WHAT THIS TASK INVOLVES » The required answer is the data below, restated word for word with images omitted.

- - - -

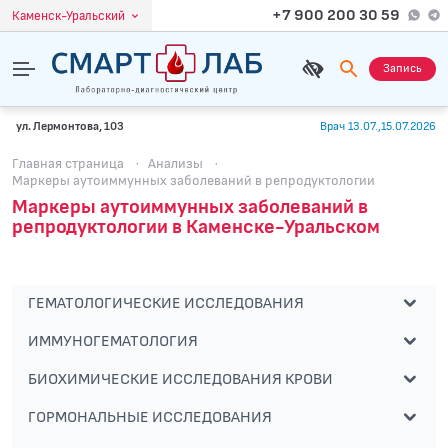
+7 900 200 30 59
Каменск-Уральский
Запись
ул. Лермонтова, 103
Врач 13.07.,15.07.2026
Главная страница
·
Анализы
·
Маркеры аутоиммунных заболеваний в репродуктологии
Маркеры аутоиммунных заболеваний в
репродуктологии в Каменске-Уральском
ГЕМАТОЛОГИЧЕСКИЕ ИССЛЕДОВАНИЯ
ИММУНОГЕМАТОЛОГИЯ
БИОХИМИЧЕСКИЕ ИССЛЕДОВАНИЯ КРОВИ
ГОРМОНАЛЬНЫЕ ИССЛЕДОВАНИЯ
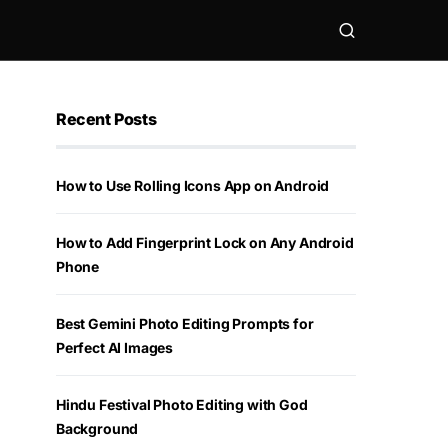
Recent Posts
How to Use Rolling Icons App on Android
How to Add Fingerprint Lock on Any Android
Phone
Best Gemini Photo Editing Prompts for
Perfect AI Images
Hindu Festival Photo Editing with God
Background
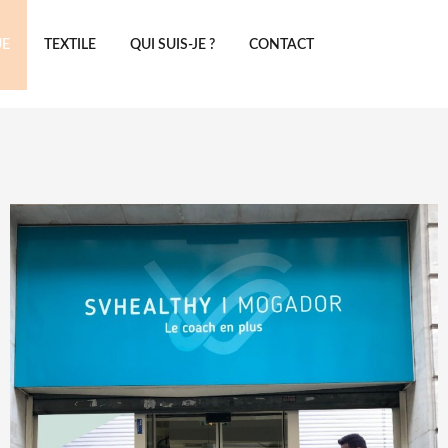
UE
TEXTILE
QUI SUIS-JE ?
CONTACT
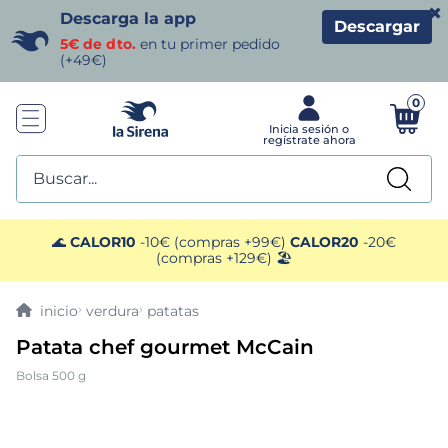
×
Descarga la app
Descargar
5€ de dto.
en tu primer pedido
(+49€)
0
Buscar...
TÉRMINOS MÁS BUSCADOS
🌊
CALOR10
-10€ (compras +99€)
CALOR20
-20€
(compras +129€) 🏖️
1
.
helados sirena
verdura
patatas
2
.
gambas
Patata chef gourmet McCain
Bolsa 500 g
3
.
patatas
4
.
gamba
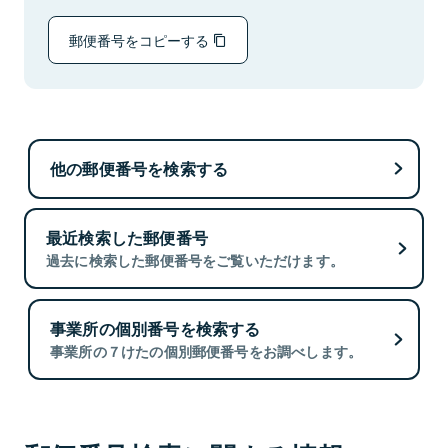
郵便番号をコピーする
他の郵便番号を検索する
最近検索した郵便番号
過去に検索した郵便番号をご覧いただけます。
事業所の個別番号を検索する
事業所の７けたの個別郵便番号をお調べします。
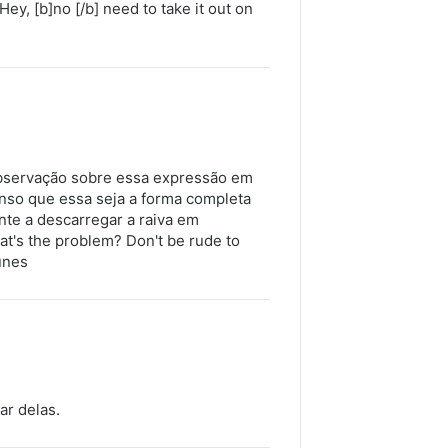
ey, [b]no [/b] need to take it out on
observação sobre essa expressão em
nso que essa seja a forma completa
nte a descarregar a raiva em
at's the problem? Don't be rude to
unes
ar delas.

- - - -

SOLUTION TO THIS PROBLEM »
+7 900 200 30 59
Каменск-Уральский
Запись
ул. Лермонтова, 103
Врач 13.07.,15.07.2026
Главная страница
·
Анализы
·
Маркеры аутоиммунных заболеваний в репродуктологии
Маркеры аутоиммунных заболеваний в
репродуктологии в Каменске-Уральском
ГЕМАТОЛОГИЧЕСКИЕ ИССЛЕДОВАНИЯ
ИММУНОГЕМАТОЛОГИЯ
БИОХИМИЧЕСКИЕ ИССЛЕДОВАНИЯ КРОВИ
ГОРМОНАЛЬНЫЕ ИССЛЕДОВАНИЯ
Recent Posts
How to Use Rolling Icons App on Android
How to Add Fingerprint Lock on Any Android
Phone
Best Gemini Photo Editing Prompts for
Perfect AI Images
Hindu Festival Photo Editing with God
Background
UE
TEXTILE
QUI SUIS-JE ?
CONTACT
×
Descarga la app
Descargar
5€ de dto.
en tu primer pedido
(+49€)
0
Buscar...
TÉRMINOS MÁS BUSCADOS
🌊
CALOR10
-10€ (compras +99€)
CALOR20
-20€
(compras +129€) 🏖️
1
.
helados sirena
verdura
patatas
2
.
gambas
Patata chef gourmet McCain
Bolsa 500 g
3
.
patatas
4
.
gamba
郵便番号をコピーする
他の郵便番号を検索する
最近検索した郵便番号
過去に検索した郵便番号をご覧いただけます。
事業所の個別番号を検索する
事業所の７けたの個別郵便番号をお調べします。
ey, [b]no [/b] need to take it out on
observação sobre essa expressão em
nso que essa seja a forma completa
nte a descarregar a raiva em
at's the problem? Don't be rude to
unes
ar delas.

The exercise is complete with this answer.